→ **Your objective**
Print each record exactly as it appears, but drop the images.

━━━ Material for this task

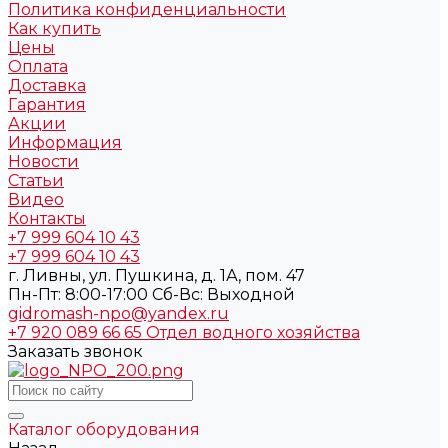
Политика конфиденциальности
Как купить
Цены
Оплата
Доставка
Гарантия
Акции
Информация
Новости
Статьи
Видео
Контакты
+7 999 604 10 43
+7 999 604 10 43
г. Ливны, ул. Пушкина, д. 1А, пом. 47
Пн-Пт: 8:00-17:00 Cб-Вс: Выходной
gidromash-npo@yandex.ru
+7 920 089 66 65
Отдел водного хозяйства
Заказать звонок
Каталог оборудования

━━━━━━

→ **Solution**
Политика конфиденциальности
Как купить
Цены
Оплата
Доставка
Гарантия
Акции
Информация
Новости
Статьи
Видео
Контакты
+7 999 604 10 43
+7 999 604 10 43
г. Ливны, ул. Пушкина, д. 1А, пом. 47
Пн-Пт: 8:00-17:00 Cб-Вс: Выходной
gidromash-npo@yandex.ru
+7 920 089 66 65
Отдел водного хозяйства
Заказать звонок
Каталог оборудования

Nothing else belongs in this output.